Uma coisa a favor do filme do diretor Dominique Rocher é que ele usa pessoas de verdade no papel de zumbis. Naqueles filmes americanos, como “Guerra Mundial Z” e “Resident Evil” os zumbis são feitos por computação gráfica e são todos parecidos. Pelo menos com atores reais fica muito mais convincente. Eu consigo entender porque os dinossauros são tão populares. Mas zumbis? Porque será que as plateias do mundo inteiro gostam de ver heróis e heroínas fugindo de multidões de seres humanos descerebrados? Será o medo de uma epidemia ou de um ataque terrorista com armas biológicas? Não sei, só sei que game, livro ou filme com zumbis é garantia de sucesso e lucro para o autor.

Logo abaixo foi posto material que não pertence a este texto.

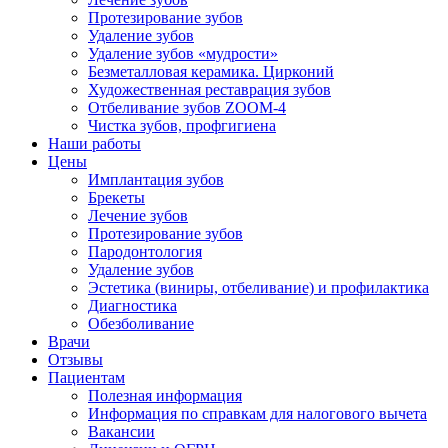
Протезирование зубов
Удаление зубов
Удаление зубов «мудрости»
Безметалловая керамика. Цирконий
Художественная реставрация зубов
Отбеливание зубов ZOOM-4
Чистка зубов, профгигиена
Наши работы
Цены
Имплантация зубов
Брекеты
Лечение зубов
Протезирование зубов
Пародонтология
Удаление зубов
Эстетика (виниры, отбеливание) и профилактика
Диагностика
Обезболивание
Врачи
Отзывы
Пациентам
Полезная информация
Информация по справкам для налогового вычета
Вакансии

Para quem gosta do gênero, “A noite devorou o mundo” pode parecer meio paradão. É o estilo do cinema europeu, que não é tão frenético como o americano. O herói francês acorda de manhã, depois de uma festa de arromba, e descobre que a população de Paris foi zumbificada. A partir daí ele tem que lidar com a solidão, já que parece ter sido o único sobrevivente, e conseguir arranjar comida e outros itens necessários a sua sobrevivência. Os zumbis ficam tentando invadir o apartamento do herói, como os vampiros no filme do Charlton Heston citado aí em cima. Mas ao contrário do herói americano, que ficava matando vampiros a tiros, o francês aprende a conviver com a população zumbificada. Como na comédia “Zumbilândia” ele descobre que se fingir que é zumbi, os zumbis o deixarão em paz.

O filme não explica o motivo da catástrofe. Terá sido um vírus espalhado por terroristas? Não sabemos, mas o resultado é bem interessante. Talvez “A noite devorou o mundo” seja o primeiro filme de zumbi existencialista. Que só poderia mesmo ser coisa de francês. Originalmente os zumbis pertenciam ao folclore do Haiti. Diziam que os feiticeiros vodus tinham o poder de ressuscitar os mortos e usa-los para atacar seus desafetos. Nas décadas de 1940 e 1950 o cinema americano explorou essa versão sobrenatural dos zumbis.

Quem mudou tudo foi o cineasta americano George Romero com seu “A noite dos mortos vivos”. Neste, e em outros filmes posteriores, os zumbis são criados pela liberação de uma arma química do exército na atmosfera.

Os games da serie “Resident Evil” que foram transformados numa série de cinco filmes, mudaram a origem dos zumbis de química para biológica. Um vírus geneticamente modificado passou a ser a origem dos mortos vivos. Mas há outra possibilidade, que poderia acontecer na vida real. No romance Mayday, de Thomas Block, um avião comercial Jumbo tem a fuselagem perfurada por um míssil, durante um voo sobre o oceano Pacífico. O piloto faz o avião descer para uma altitude mais baixa, mas a ausência de oxigênio provoca danos cerebrais em todos os passageiros e tripulantes. Apenas um passageiro e uma aeromoça escapam ilesos porque estavam nos banheiros que não perderam pressão. E tentam pousar o avião em meio à multidão de zumbis descerebrados.

“Mayday” virou um filme para TV em 2005, mas é mais uma novela de suspense aeronáutico com zumbis. Mas pode existir uma explicação final para tantos filmes de zumbis. Quando saio na rua vejo as pessoas hipnotizadas olhando para as telas dos celulares e me pergunto se já não foram zumbificadas pela internet. O que é tema de um romance, “Celular” do Stephen King.